Interesting progression, Charli, and strikes me as one that might well work. But didn’t want to scare anyone with this post! However, for me as a reader, I like there to be a fairly even balance between different narrators – hence my complaint in a recent review about one of the voices disappearing about halfway through – but I don’t think everyone is so bothered. Sometimes that balance is hard to achieve when you don’t want anything in the story that isn’t essential. I was having that problem until recently with my current WIP. The social worker’s point of view was essential to the telling of the story but I wasn’t finding her nearly as interesting as the other two characters. Then I had the idea of something she’d done wrong which impacts on the plot, so much happier now. Fascinating how these matters unfold. Thanks for sharing your experience.extremely useful!

Reply
Poppy link
12/3/2016 12:06:29 pm

I'd definitely add Maggie O'Farrell as she really is a master of writing parallel narratives, with just the right balance of detail and journey in each installment to keep you gripped while swapping between the strands... and always a very satisfying conclusion.
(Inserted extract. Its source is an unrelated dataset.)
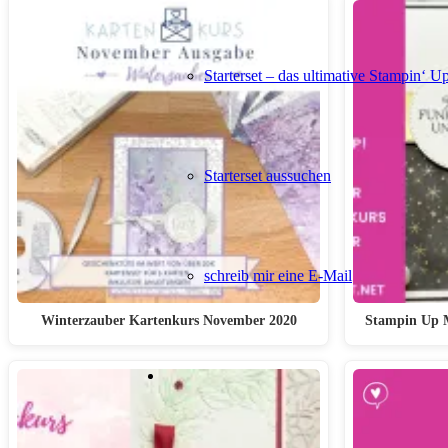
Starterset – das ultimative Stampin‘ U
Starterset aussuchen
schreib mir eine E-Mail
Winterzauber Kartenkurs November 2020
Stampin Up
Really interesting post and I will be seeking out both books and your recommendations as it's a structure I'm contemplating... I have 3 key characters - each with their own story BUT all are connected. I'm having great debates & agonies with moving forward with them as 3 individual projects or one.. or even one singular and just two combined... waiting for that eureka moment!

Reply
Annecdotist
14/3/2016 12:26:31 pm

Thanks for the reminder of Maggie Farrell, Poppy. She is indeed a prime example, especially in Instructions for a Heatwave which taught me so much:
http://annegoodwin.weebly.com/annecdotal/-instructions-for-a-novel-some-things-ive-learnt-from-instructions-for-a-heatwave-by-maggie-ofarrell
I’m also reminded of Jane Rogers’ novel Mr Wroe’s Virgins – Jane wrote out the whole story from each of the point of view characters separately and then selected those sections which best told the overall story. This seems such a sensible way to approach it, and I assumed that was what I would do with my WIP, but doesn’t seem to be happening that way, partly because I need to be thinking about each character simultaneously to get the overall drift.
I hope you’re enjoying musing on yours and wishing you the best with it.

Reply
Poppy Peacock link
14/3/2016 08:43:27 pm

Thanks Anne... will look at your review & Jane's book too😊

Geoff link
15/3/2016 12:26:49 am

Graham Swift nailed the multiple narratives in Last Orders, his Booker, just to add a man to the list (well other than me of course, as I used that in my last book having used a single point in my first). I agree that the characters must have a significant role. One damage that I've seen is where a second and third narrator come in to ensure that the big reveal is postponed and that is just plain irritating.

Reply
Annecdotist
15/3/2016 10:31:46 am

Thanks for adding both of these, Geoff.
And nothing worse than the introduction of a narrator you've no interest in and keeps you away from the main story. (Actually there's a lot worse, but I'm allowed to use cliches in my comments.)

Reply
Norah Colvin link
17/3/2016 01:07:58 am

I have nothing to add to the discussion by capable experienced novelists with a huge number of WIPs each! :)

Reply
Annecdotist
18/3/2016 09:41:11 am

Thanks for adding something by adding nothing!!! Always great to hear from you here.